Wednesday 5 February 2020

Early in the morning

Every weekday morning I try to be at the gate to our compound at about 6:45 a.m. to greet students coming to school. When we’re back in the UK any time around 6 a.m. feels like an alien time zone, especially in the late autumn and winter months. Out here in Kenya it’s hard to have a lie in. Early morning is a great time as the birds start to get the day going, the sun starts beaming and the piki-piki motor bike taxis roar up and down our road.

To be honest I only really catch the stragglers from the High School as they come through the gates. Most of the students are in their classrooms ready to go by about 6:35. I’m usually joined by the ‘teacher on duty’ for the fifteen minutes before the bell rings for the first lesson of the day. We check on ties and tidiness and at five to seven, start chivvying the late arrivals in. I know the same scene plays itself out in schools at the beginning and end of the school day all over the world. It’s a bit of a ritual, but like most rituals it is reassuringly familiar and settling. 6:55 is the significant boundary time for late arrivals. At 6:55 I step out of the compound to the side of the road, looking for green shirted students in the distance who now know they will have to run the last couple of hundred yards if they’re going to get to their lessons on time. It’s generally the same students. It becomes a bit of a game.

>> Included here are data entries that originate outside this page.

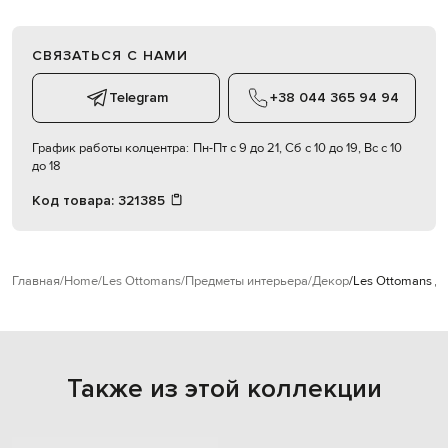
СВЯЗАТЬСЯ С НАМИ
Telegram
+38 044 365 94 94
График работы колцентра:
Пн-Пт с 9 до 21, Сб с 10 до 19, Вс с 10
до 18
Код товара:
321385
Главная
Home
Les Ottomans
Предметы интерьера
Декор
Les Ottomans Д
Также из этой коллекции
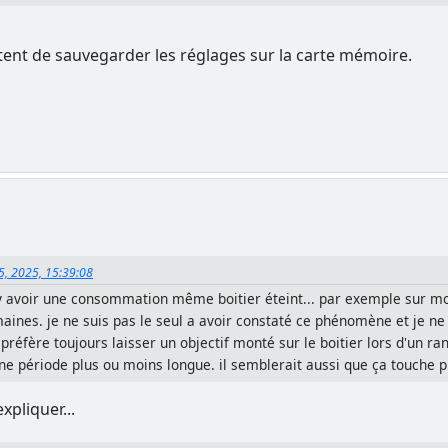
tent de sauvegarder les réglages sur la carte mémoire.
5, 2025, 15:39:08
 y avoir une consommation même boitier éteint... par exemple sur mon 
aines. je ne suis pas le seul a avoir constaté ce phénomène et je ne 
 préfère toujours laisser un objectif monté sur le boitier lors d'un r
 une période plus ou moins longue. il semblerait aussi que ça touche p
xpliquer...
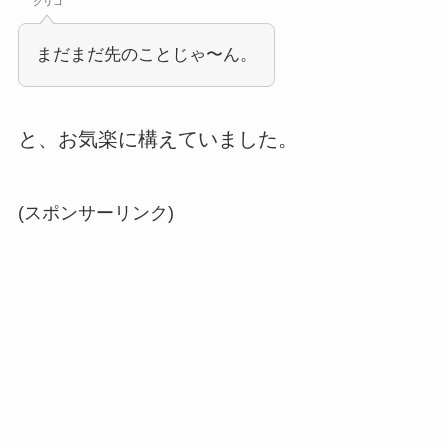
グリコ
まだまだ先のことじゃ〜ん。
と、お気楽に構えていました。
(スポンサーリンク)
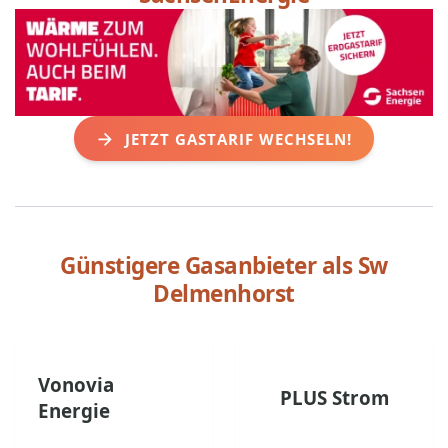
JETZT GASTARIF WECHSELN!
Günstigere Gasanbieter als
Sw
Delmenhorst
Vonovia
PLUS Strom
Energie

Every morning I’m amazed how courteous, smart and ‘serious’ our students are. In the UK I used to dread the prospect of a uniform crackdown in school, as it would inevitably lead to a week or so of generally tedious confrontations with students who frequently didn’t really want to be in school in the first place and who couldn’t care less about the uniform regulations that we imposed on them. I remember feeling the same when I was a teenager. After the crackdown we’d return to the normal rules of engagement, having achieved nothing. It would be untrue to say that we don’t have any challenges with our students. We do. But they tend to be a result of their taking their education very seriously rather than the generational conflict that plays itself out in so many classrooms in more ‘developed’ countries.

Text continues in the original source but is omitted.